IREB course content overview
The topics of requirements engineering (also called requirements analysis or business analysis) covered in the IREB are:
- Introduction and overview to requirements engineering: understanding the value of RE.
- Three types of requirements
They concern a result or behavior to be provided by a function of a system. These include requirements for data or the interaction of a system with its environment.
They refer to quality aspects that are not covered by functional requirements, such as performance, availability, security, or reliability.
- Constraints (boundary conditions)
Constraints are requirements that limit the solution space beyond what is necessary to meet the given functional and quality requirements.
- Role and tasks of a requirements engineer
- Work products and documentation practices as well as documentation structures
- Prototypes in requirements engineering (exploratory and evolutionary)
- Quality criteria for work products and requirements
- Sources and elicitation methods for requirements
- Conflicts and conflict resolution
- Validation of the quality of requirements
- Processes and work structures
- Requirements management, life cycle and versioning
- Prioritization and traceability
- Tool support / tooling
Important IREB requirements engineering topics
IREB stands for International Requirements Engineering Board and is an international non-profit association dedicated to the continuous improvement and development of the requirements engineering profession.

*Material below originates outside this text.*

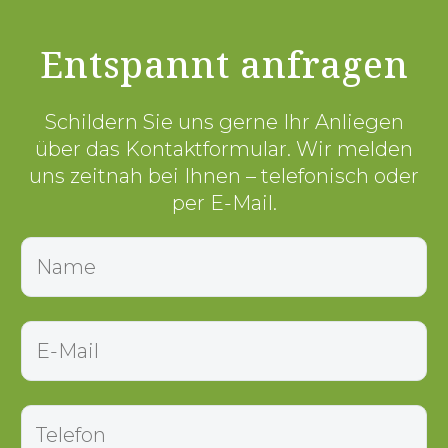
Entspannt anfragen
Schildern Sie uns gerne Ihr Anliegen
über das Kontaktformular. Wir melden
uns zeitnah bei Ihnen – telefonisch oder
per E-Mail.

Some particularly important terms that IREB requirements engineers should also be familiar with are:
Requirement
A requirement is primarily a need that a stakeholder has. This requirement is said to be a capability or property of the system according to the stakeholder's requests. In the preliminary stages of software development, a requirement is the documented representation of a need, capability, or property.
requirements specification
Requirements specification is a systematically presented collection of requirements, typically for a system that meets certain criteria. In some situations, we distinguish between a customer requirements specification (usually written by the customer) and a system requirements specification or software requirements specification (written by the vendor).
work product
A work product is a recorded intermediate or final result produced in a work process. There are a variety of work products in RE; for example, these range from short-lived graphic sketches to evolving collections of user stories to formally released contractual requirements specifications with hundreds of pages.
requirements configuration
A requirements configuration is a consistent set of work products that contain requirements. Each configuration is defined for a specific purpose and contains at most one version of each work product. For example, the purpose of configurations is to perform a review on a set of work products or to estimate development effort.
baseline
A baseline is a stable, change-controlled configuration of work products and is used for release planning or other delivery milestones in a project. Baselines are used for release planning and release definition as well as project management purposes such as effort estimation.
Kano model
The Kano model describes the relationship between customer satisfaction and the fulfillment of customer requirements. It is named after Noriaki Kano, a former professor at Tokyo University of Science. In 1978, he divided customer requirements into five possible dimensions that have different effects on customer satisfaction:
- Basic characteristics
- Performance characteristics
- Excitement characteristics
- Insignificant characteristics
- Rejection characteristics
Each characteristic can relate to both products and services and have an impact on individual customer satisfaction.
configuration
Configuration refers to a consistent set of logically related items. The items are individually identifiable work products or parts of work products in no more than one version per item.
modeling languages
Modeling languages are languages for expressing models of a particular type. They may be textual, graphical, symbolic, or a combination of these dimensions.
phrase template
A phrase template is a template for the syntactic structure of a phrase that expresses an individual requirement or user story in natural language.
stakeholder
Stakeholder is a person or organization that has influence on the requirements of a system or that is affected by that system. The influence can also be indirect: for example, some stakeholders must follow instructions from their managers or organizations.
UML activity diagram
A UML activity diagram is a function and flow diagram of the Unified Modeling Language (UML), a modeling language for software and other systems. It is the graphical representation of the interconnectedness of elementary actions and their connections with control and data flows.
use case
A use case is a set of possible interactions between external actors and a system that provides a benefit to the actor(s) involved. Use cases describe a system from the perspective of a user (or other external actor). Each use case describes a functionality.
requirements management (RM)
Requirements management is intended to achieve a common understanding between the supplier and the ordering party about a system to be developed. At the same time, the documents created in requirements management, e.g., requirements specifications, often serve as the contractual basis for implementation.